Could you print the stretch of lines below from the one with "Für ein Maschinenbauunternehmen" through the one with "encargará de todo automáticamente.", exactly as they stand and without any pictures?

*** Opening EXTRACTED INFORMATION ***

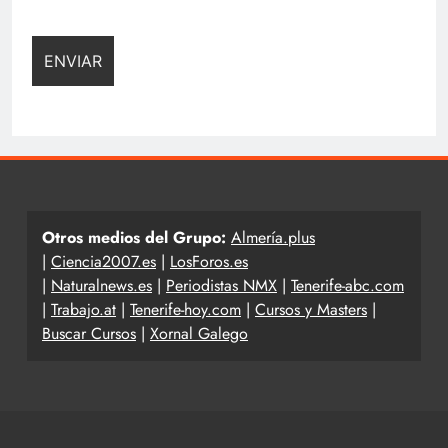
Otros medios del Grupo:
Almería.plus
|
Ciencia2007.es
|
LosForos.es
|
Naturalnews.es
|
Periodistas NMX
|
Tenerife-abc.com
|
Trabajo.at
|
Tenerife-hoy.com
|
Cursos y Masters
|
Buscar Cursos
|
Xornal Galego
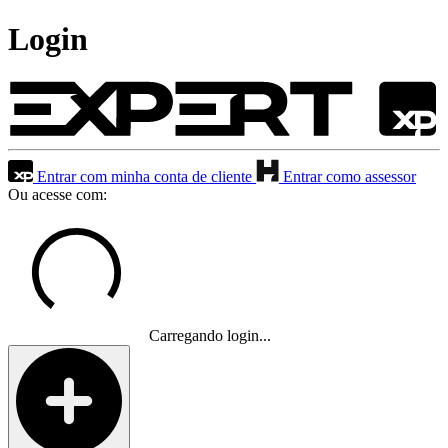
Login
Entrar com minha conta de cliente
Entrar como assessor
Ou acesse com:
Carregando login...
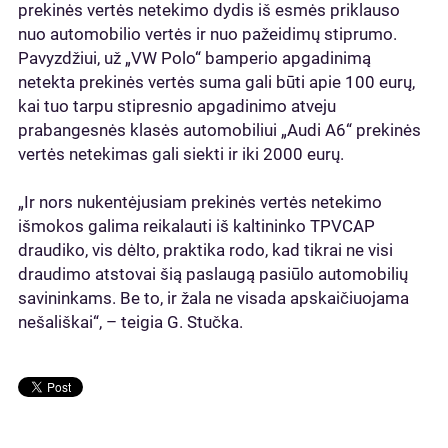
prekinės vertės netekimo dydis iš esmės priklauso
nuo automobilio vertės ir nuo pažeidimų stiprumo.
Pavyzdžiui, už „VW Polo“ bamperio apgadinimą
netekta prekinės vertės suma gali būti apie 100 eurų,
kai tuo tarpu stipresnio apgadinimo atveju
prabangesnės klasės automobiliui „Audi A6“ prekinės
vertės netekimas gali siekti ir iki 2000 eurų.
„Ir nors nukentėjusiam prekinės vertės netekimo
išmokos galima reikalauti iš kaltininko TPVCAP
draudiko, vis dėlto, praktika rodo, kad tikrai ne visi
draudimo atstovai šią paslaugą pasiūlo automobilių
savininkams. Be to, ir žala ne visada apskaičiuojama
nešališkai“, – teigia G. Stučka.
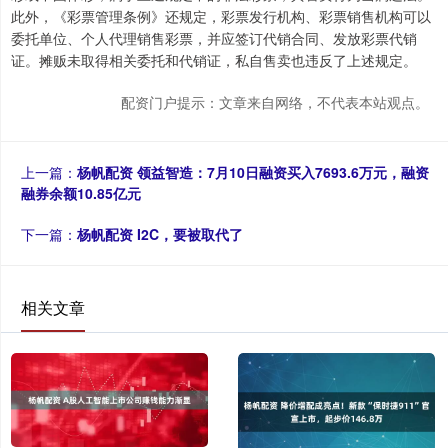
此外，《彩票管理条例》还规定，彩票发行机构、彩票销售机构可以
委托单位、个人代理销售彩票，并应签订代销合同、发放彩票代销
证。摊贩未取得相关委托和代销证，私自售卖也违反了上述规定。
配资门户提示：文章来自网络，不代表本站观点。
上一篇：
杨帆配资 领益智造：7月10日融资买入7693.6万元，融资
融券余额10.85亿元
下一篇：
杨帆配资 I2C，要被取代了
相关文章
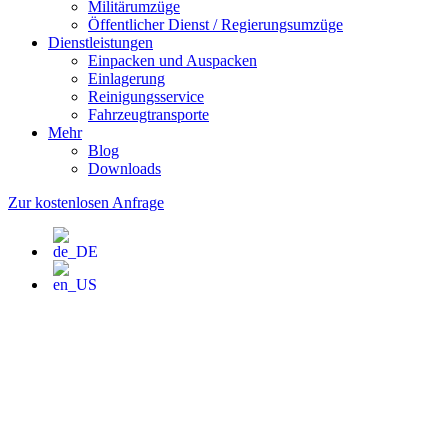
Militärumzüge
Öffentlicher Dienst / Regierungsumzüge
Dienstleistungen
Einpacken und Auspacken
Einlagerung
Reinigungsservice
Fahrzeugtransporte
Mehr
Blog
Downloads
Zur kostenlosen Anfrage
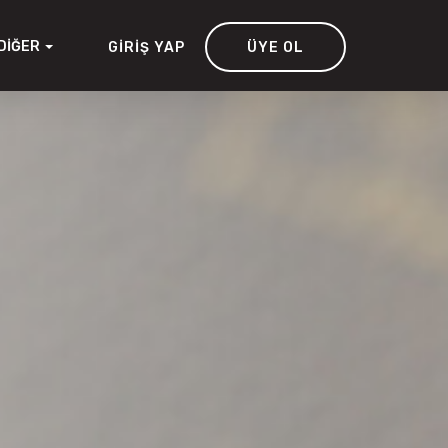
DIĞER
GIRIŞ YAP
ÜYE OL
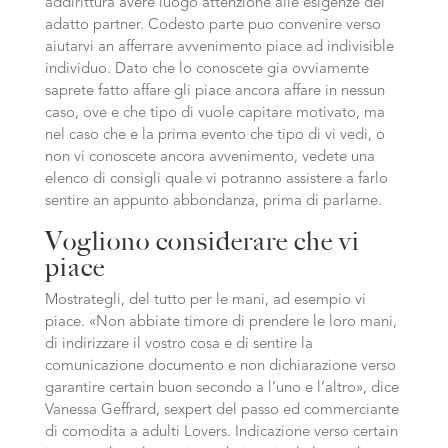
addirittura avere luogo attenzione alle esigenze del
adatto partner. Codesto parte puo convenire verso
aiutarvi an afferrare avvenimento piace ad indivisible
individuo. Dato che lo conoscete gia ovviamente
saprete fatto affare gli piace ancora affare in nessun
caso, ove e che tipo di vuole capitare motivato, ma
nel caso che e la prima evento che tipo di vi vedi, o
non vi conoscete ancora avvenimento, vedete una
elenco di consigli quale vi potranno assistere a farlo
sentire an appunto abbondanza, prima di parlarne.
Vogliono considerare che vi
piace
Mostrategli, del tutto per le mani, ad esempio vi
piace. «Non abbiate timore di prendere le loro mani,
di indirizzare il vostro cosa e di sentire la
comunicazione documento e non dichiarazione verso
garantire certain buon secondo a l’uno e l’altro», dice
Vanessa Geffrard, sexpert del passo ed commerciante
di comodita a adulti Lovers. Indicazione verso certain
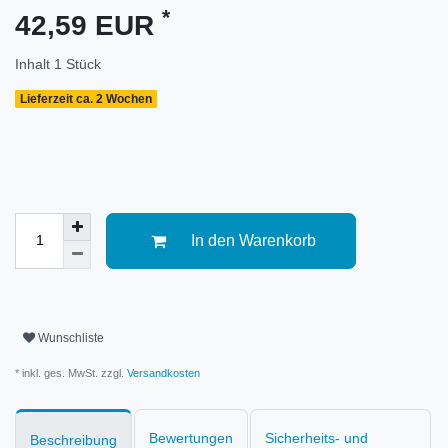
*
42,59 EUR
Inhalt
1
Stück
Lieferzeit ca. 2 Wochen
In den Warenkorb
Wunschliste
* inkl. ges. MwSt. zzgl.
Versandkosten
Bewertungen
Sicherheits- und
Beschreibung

*** Closing EXTRACTED INFORMATION ***
*** Opening EXTRACTED INFORMATION ***

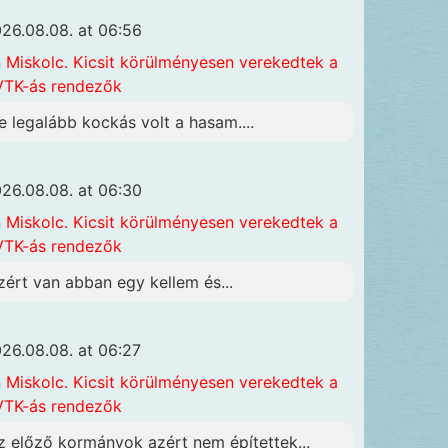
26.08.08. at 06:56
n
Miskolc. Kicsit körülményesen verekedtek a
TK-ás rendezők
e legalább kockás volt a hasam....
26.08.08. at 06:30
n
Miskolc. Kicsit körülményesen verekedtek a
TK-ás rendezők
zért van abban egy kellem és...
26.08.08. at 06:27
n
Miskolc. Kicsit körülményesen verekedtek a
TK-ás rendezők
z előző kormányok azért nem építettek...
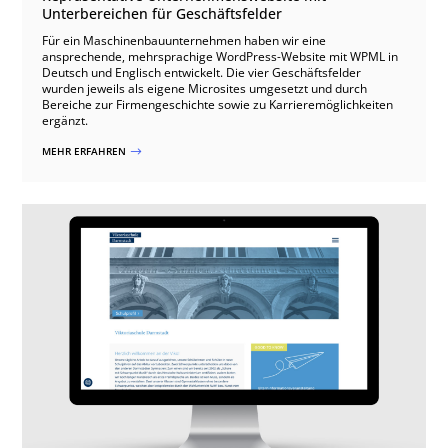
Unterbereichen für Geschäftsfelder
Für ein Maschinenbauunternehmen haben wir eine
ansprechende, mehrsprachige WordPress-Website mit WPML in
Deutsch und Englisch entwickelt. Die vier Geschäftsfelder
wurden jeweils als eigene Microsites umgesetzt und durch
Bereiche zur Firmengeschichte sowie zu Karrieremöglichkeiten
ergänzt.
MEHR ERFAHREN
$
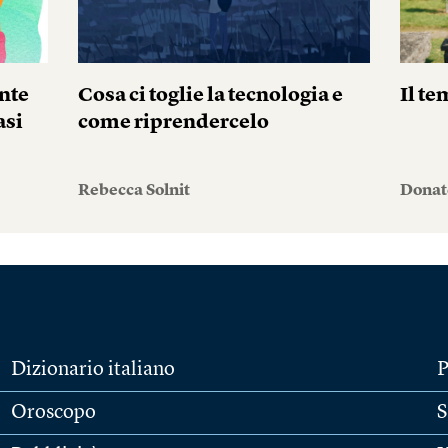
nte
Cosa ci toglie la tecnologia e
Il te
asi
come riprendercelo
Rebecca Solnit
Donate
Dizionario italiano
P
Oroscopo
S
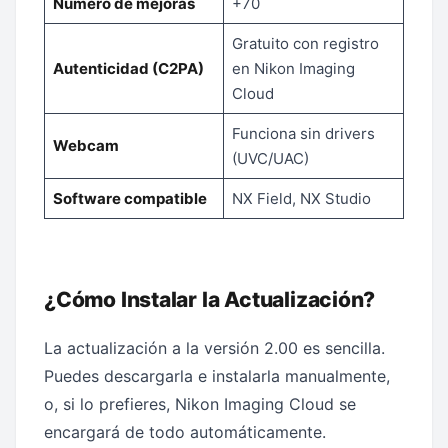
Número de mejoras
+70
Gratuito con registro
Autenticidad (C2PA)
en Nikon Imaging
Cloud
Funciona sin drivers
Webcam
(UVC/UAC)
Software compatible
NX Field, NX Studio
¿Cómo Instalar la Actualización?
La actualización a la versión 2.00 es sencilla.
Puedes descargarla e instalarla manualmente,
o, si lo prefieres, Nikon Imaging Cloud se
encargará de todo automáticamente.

*** Closing EXTRACTED INFORMATION ***

## YOUR SOLUTION
Für ein Maschinenbauunternehmen haben wir eine
ansprechende, mehrsprachige WordPress-Website mit WPML in
Deutsch und Englisch entwickelt. Die vier Geschäftsfelder
wurden jeweils als eigene Microsites umgesetzt und durch
Bereiche zur Firmengeschichte sowie zu Karrieremöglichkeiten
ergänzt.
MEHR ERFAHREN
$
nte
Cosa ci toglie la tecnologia e
Il te
asi
come riprendercelo
Rebecca Solnit
Donate
Dizionario italiano
P
Oroscopo
S
Número de mejoras
+70
Gratuito con registro
Autenticidad (C2PA)
en Nikon Imaging
Cloud
Funciona sin drivers
Webcam
(UVC/UAC)
Software compatible
NX Field, NX Studio
¿Cómo Instalar la Actualización?
La actualización a la versión 2.00 es sencilla.
Puedes descargarla e instalarla manualmente,
o, si lo prefieres, Nikon Imaging Cloud se
encargará de todo automáticamente.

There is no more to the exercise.